### What you have to do
Go to the line containing "Art/Underart" in the records below and print it and every following line exactly, on through the line containing "Makromorfologin kan observeras i mikroskop.", then stop.

(Page-level text extractions)

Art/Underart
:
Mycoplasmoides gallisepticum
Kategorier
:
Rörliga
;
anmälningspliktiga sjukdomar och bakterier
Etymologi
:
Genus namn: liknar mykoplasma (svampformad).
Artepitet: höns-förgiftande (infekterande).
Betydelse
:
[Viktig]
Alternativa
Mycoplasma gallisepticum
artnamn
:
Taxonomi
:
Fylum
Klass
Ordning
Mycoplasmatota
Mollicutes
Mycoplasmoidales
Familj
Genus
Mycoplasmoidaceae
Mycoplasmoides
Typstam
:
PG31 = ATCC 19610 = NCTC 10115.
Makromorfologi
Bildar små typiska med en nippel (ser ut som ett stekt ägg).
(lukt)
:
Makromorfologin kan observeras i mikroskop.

...

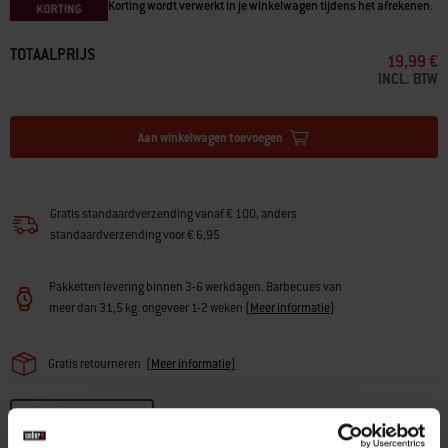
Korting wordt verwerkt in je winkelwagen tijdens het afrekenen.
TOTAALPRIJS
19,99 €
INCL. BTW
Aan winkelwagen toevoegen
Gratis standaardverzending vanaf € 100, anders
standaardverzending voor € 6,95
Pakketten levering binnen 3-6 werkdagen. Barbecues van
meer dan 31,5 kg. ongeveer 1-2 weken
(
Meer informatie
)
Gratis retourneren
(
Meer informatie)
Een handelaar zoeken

==

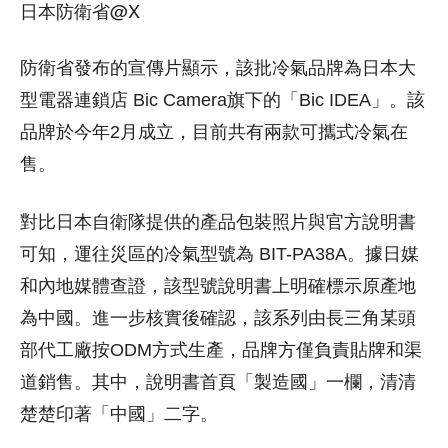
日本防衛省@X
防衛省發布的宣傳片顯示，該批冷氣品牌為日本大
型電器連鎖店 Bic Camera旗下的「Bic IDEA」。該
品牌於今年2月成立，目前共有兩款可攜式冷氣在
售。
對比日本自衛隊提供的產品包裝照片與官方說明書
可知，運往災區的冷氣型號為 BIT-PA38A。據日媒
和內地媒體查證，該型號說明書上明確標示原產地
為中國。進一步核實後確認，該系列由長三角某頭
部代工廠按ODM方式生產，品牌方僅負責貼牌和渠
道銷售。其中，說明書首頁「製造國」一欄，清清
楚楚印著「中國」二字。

### Output for this task
Art/Underart
:
Mycoplasmoides gallisepticum
Kategorier
:
Rörliga
;
anmälningspliktiga sjukdomar och bakterier
Etymologi
:
Genus namn: liknar mykoplasma (svampformad).
Artepitet: höns-förgiftande (infekterande).
Betydelse
:
[Viktig]
Alternativa
Mycoplasma gallisepticum
artnamn
:
Taxonomi
:
Fylum
Klass
Ordning
Mycoplasmatota
Mollicutes
Mycoplasmoidales
Familj
Genus
Mycoplasmoidaceae
Mycoplasmoides
Typstam
:
PG31 = ATCC 19610 = NCTC 10115.
Makromorfologi
Bildar små typiska med en nippel (ser ut som ett stekt ägg).
(lukt)
:
Makromorfologin kan observeras i mikroskop.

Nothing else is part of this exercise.